The hubby and I were completely unaware that we were causing another person to suffer. In retrospect, clearly, we shouldn’t have hung up the wind chime. But who knows? Anyone who has ever lived in multi-unit housing has had neighbors who are spoiling to create discord among their fellow apartment dwellers. There’s always somebody who plays their music too loud and everyone in the building can hear it and we’ve all heard raised voices echoing through the hallway.
So, next time you’re thinking that you’re the perfect tenant, rethink your actions: do you make a lot noise? Do you cook foods that make your neighbors lose their appetites because the smell lingers in the hallway for days? Do you have kids that run and jump all over the apartment possibly causing a disturbance to your adjacent neighbors and most certainly to the unlucky folks who live directly below you? Do you and your spouse or roommates have heated discussions that the whole building can hear?
If you do have a problem with one (or more) of your neighbors, be the grown up and go talk to them. I know it’s scary, but sometimes we have to step out of our comfort zone, feel the fear and move forward to get the results we need and want.
But before you talk to your neighbor, have a plan: What is the specific concern and what is it that you want to see as the outcome?

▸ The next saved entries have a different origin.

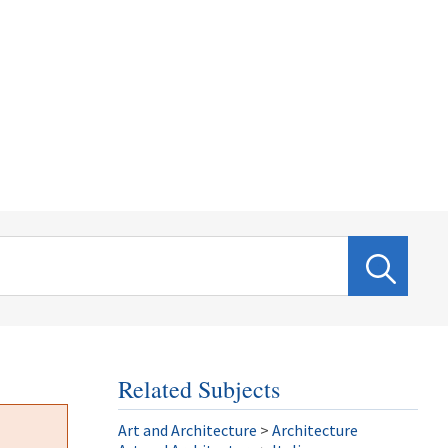
Related Subjects
Art and Architecture
>
Architecture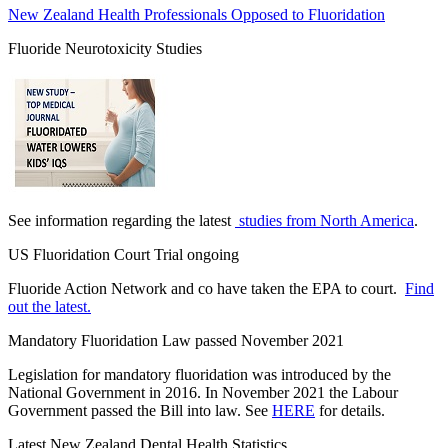
New Zealand Health Professionals Opposed to Fluoridation
Fluoride Neurotoxicity Studies
See information regarding the latest
studies from North America
.
US Fluoridation Court Trial ongoing
Fluoride Action Network and co have taken the EPA to court.
Find
out the latest.
Mandatory Fluoridation Law passed November 2021
Legislation for mandatory fluoridation was introduced by the
National Government in 2016. In November 2021 the Labour
Government passed the Bill into law. See
HERE
for details.
Latest New Zealand Dental Health Statistics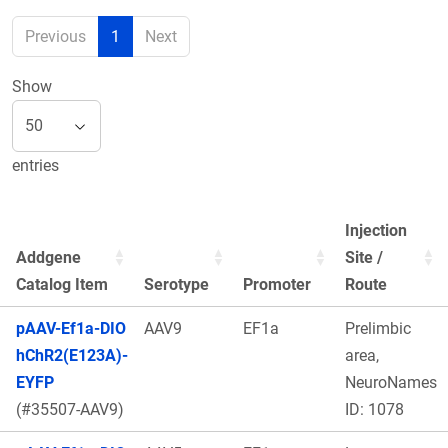
Previous
1
Next
Show
entries
Injection
Addgene
Site /
Catalog Item
Serotype
Promoter
Route
pAAV-Ef1a-DIO
AAV9
EF1a
Prelimbic
hChR2(E123A)-
area,
EYFP
NeuroNames
(#35507-AAV9)
ID: 1078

Depending on how well you know your neighbor will influence how you approach this situation. If you know them well, and you like each other, great! You already have a solid foundation from which to begin your conversation and it will most likely go well. Congratulations!
If, on the other hand, you don’t know the offending neighbor or if you have had issues with this same neighbor in the past, you will want to tread a tad bit more delicately. Before you knock on their door, think of something nice you can start the conversation with. Invent a compliment. That’s right, you read that correctly: invent a compliment. This may take a few minutes for you to think of something nice to say to someone you are irritated with, but trust me, a compliment disarms people and catches them off-guard. For example, you could talk about how you admire their car, how tastefully they have decorated their deck, or how well they dress. So, once you are armed with your nicety, you can proceed to the actual discussion.
Pick a time of the day you know they are probably home, take a big gulp of air and knock on their door. Lead with your compliment, then casually move the conversation into the real reason you are standing in front of them: gently explain the situation and ask for a specific result. For example, if they play their music too loud, perhaps you could explain that the music is keeping your baby from napping (if it’s remotely true) or you are a shift worker and need to sleep during the day (again, if it’s true), etc. Don’t attack: just explain your problem and ask for some cooperation. Ask them to please turn their music down during certain times of the day or night. Try to seek a compromise. Tell them that normally you don’t mind the music and that you actually like the music (if it is even, somewhere on this planet, sort of true). Ask them if they could do you a favor and please turn the music down. The trick is to not offend your neighbor…you want to de-escalate the situation. Keep your eye on the prize: you want to get the neighbor to comply with your request without putting them on the defensive and cranking their stereo as retaliation. It’s all in the approach. Remember to say please and thank you. Old fashioned? Yes, but effective.
If, after you have tried to work it out amicably with your neighbor and you are still not satisfied, then you may need to speak to the apartment manager. All tenants have a right to enjoyment of their apartment, but achieving that can be a delicate matter that needs to be handled thoughtfully and tactfully to maintain a harmonious existence for all of the tenants.